Published online by Cambridge University Press: 16 April 2025
Conspiracy minded
Barbara Hogan estimated that ‘a hundred or more’ people were detained during her time.
This was significant: it was African, it was Indian, it was coloured and it was whites; quite a lot of whites. It was firstly an indication that there was a big nonracial something happening, but secondly that whites were beginning to identify with the ANC … certainly they also thought that they really had captured the entire leadership of this post-1976 mass movement that was Congress aligned. They were very cocksure of themselves. They were stupid. In the early phase of my interrogation, they were bragging to me that there would be van loads of us standing trial, the biggest treason trial, much bigger than the ‘56 treason trial. And they were cock-ahoop. They really thought they’d cracked it. When they weren't able to establish the evidence that would stand up (even in a prejudiced apartheid court) of the linkages between the ANC and these activists, the organisational linkages, suddenly their case looked a whole lot weaker.
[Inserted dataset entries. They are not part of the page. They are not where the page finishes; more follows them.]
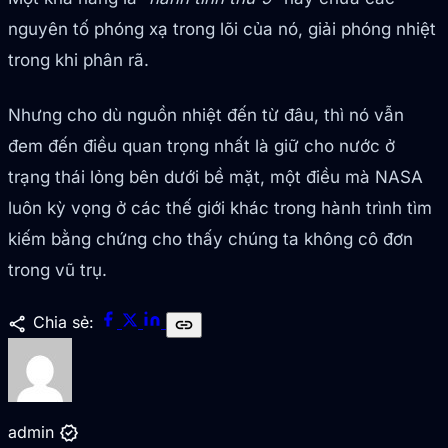
nguyên tố phóng xạ trong lõi của nó, giải phóng nhiệt
trong khi phân rã.
Nhưng cho dù nguồn nhiệt đến từ đâu, thì nó vẫn
đem đến điều quan trọng nhất là giữ cho nước ở
trạng thái lỏng bên dưới bề mặt, một điều mà NASA
luôn kỳ vọng ở các thế giới khác trong hành trình tìm
kiếm bằng chứng cho thấy chúng ta không cô đơn
trong vũ trụ.
share
Chia sẻ:
link
verified
admin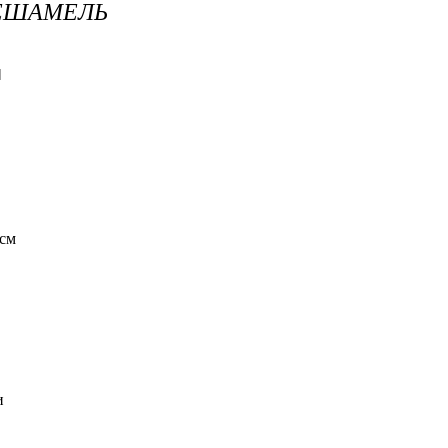
БЕШАМЕЛЬ
]
 см
и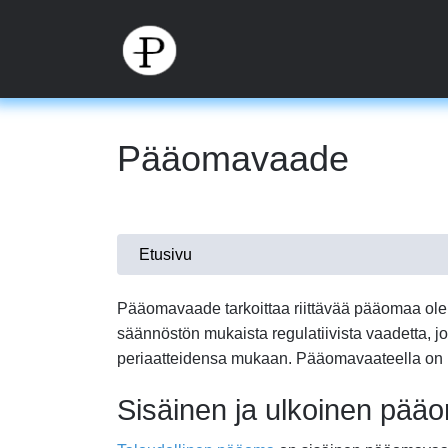
Hyppää
pääsisältöön
Pääomavaade
Olet
Etusivu
täällä
Pääomavaade tarkoittaa riittävää pääomaa olen
säännöstön mukaista regulatiivista vaadetta, 
periaatteidensa mukaan. Pääomavaateella on k
Sisäinen ja ulkoinen pä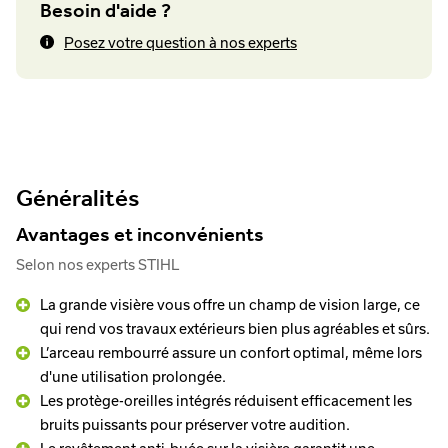
Besoin d'aide ?
Posez votre question à nos experts
Généralités
Avantages et inconvénients
Selon nos experts STIHL
La grande visière vous offre un champ de vision large, ce
qui rend vos travaux extérieurs bien plus agréables et sûrs.
L’arceau rembourré assure un confort optimal, même lors
d'une utilisation prolongée.
Les protège-oreilles intégrés réduisent efficacement les
bruits puissants pour préserver votre audition.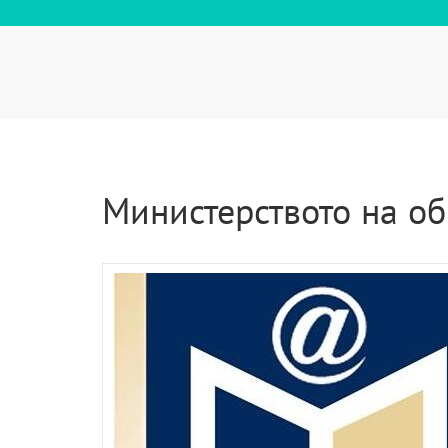
Министерството на об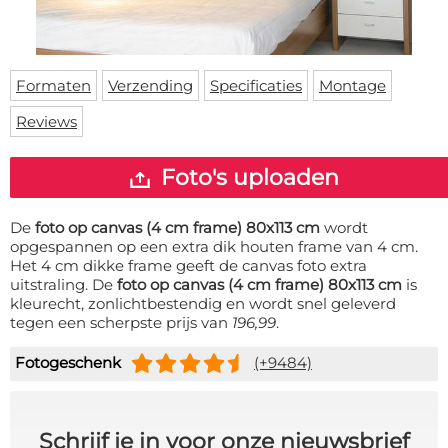
Deurmat
Over ons
Vloermat
Levertijden
Skateboard deck
Inloggen
Formaten
Verzending
Specificaties
Montage
WhatsApp
Reviews
Foto's uploaden
De
foto op canvas (4 cm frame) 80x113 cm
wordt
opgespannen op een extra dik houten frame van 4 cm.
Het 4 cm dikke frame geeft de canvas foto extra
uitstraling. De
foto op canvas (4 cm frame) 80x113 cm
is
kleurecht, zonlichtbestendig en wordt snel geleverd
tegen een scherpste prijs van
196,99
.
Fotogeschenk
(+9484)
Schrijf je in voor onze nieuwsbrief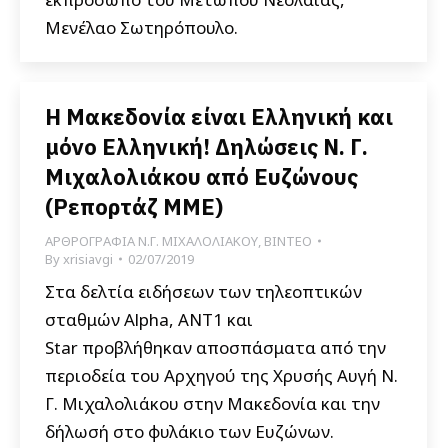
Μενέλαο Σωτηρόπουλο.
Η Μακεδονία είναι Ελληνική και
μόνο Ελληνική! Δηλώσεις Ν. Γ.
Μιχαλολιάκου από Ευζώνους
(Ρεπορτάζ ΜΜΕ)
ΑΡΘΡΟΓΡΑΦΙΑ Ν.Γ. ΜΙΧΑΛΟΛΙΑΚΟΥ
,
ΒΙΝΤΕΟ
By
xrisiavgi
02/07/2019
Στα δελτία ειδήσεων των τηλεοπτικών
σταθμών Alpha, ANT1 και
Star προβλήθηκαν αποσπάσματα από την
περιοδεία του Αρχηγού της Χρυσής Αυγή Ν.
Γ. Μιχαλολιάκου στην Μακεδονία και την
δήλωσή στο φυλάκιο των Ευζώνων.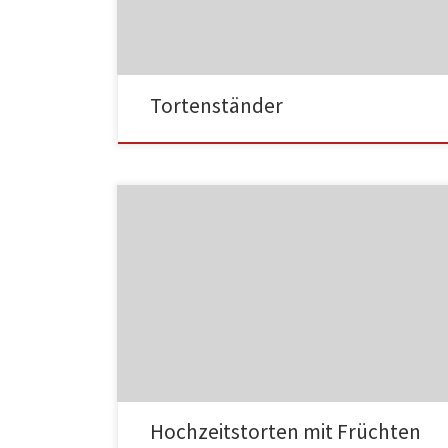
MF03
Tortenständer
MF04
Hochzeitstorten mit Früchten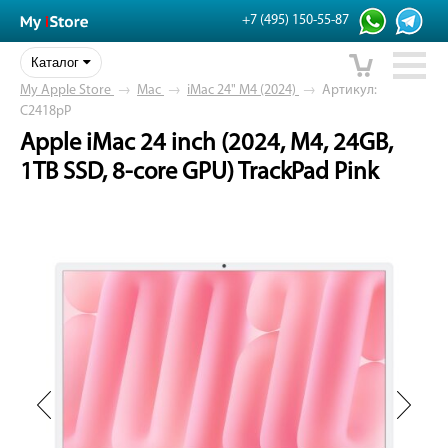
+7 (495) 150-55-87
Каталог
My Apple Store
→
Mac
→
iMac 24" M4 (2024)
→
Артикул:
C2418pP
Apple iMac 24 inch (2024, M4, 24GB,
1TB SSD, 8-core GPU) TrackPad Pink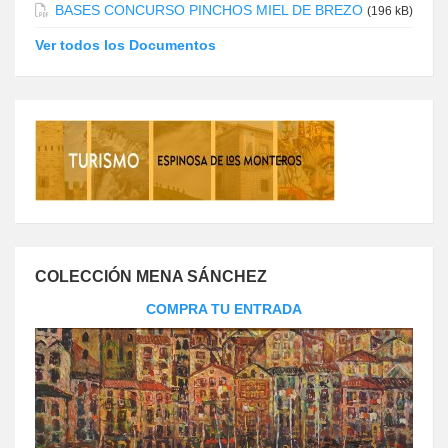
BASES CONCURSO PINCHOS MIEL DE BREZO
(196 kB)
Ver todos los Documentos
COLECCIÓN MENA SÁNCHEZ
COMPRA TU ENTRADA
Contrary to what the security police might have imagined at the time, the political climate among young opponents of apartheid in the late 1970s was fluid, contested and experimental. Devan Pillay, a young man raised in East London, classified racially as Indian, and studying at Rhodes University, found himself right in the middle of all of these different political trajectories. Along with his friend Lindy Harris and a white lecturer at Rhodes named Guy Berger, Pillay was part of a reading group, which had been organised with the explicit goal of understanding the ANC and Marxism more deeply. At the same time, Pillay had some contact with people who were active in the ANC underground, including Mandla Gxanyana, and a distant relative of his, whom the ANC sent to recruit Pillay. In other words, according to Pillay, ‘I was sort of ready to be recruited into a political project … But I wasn't yet recruited.’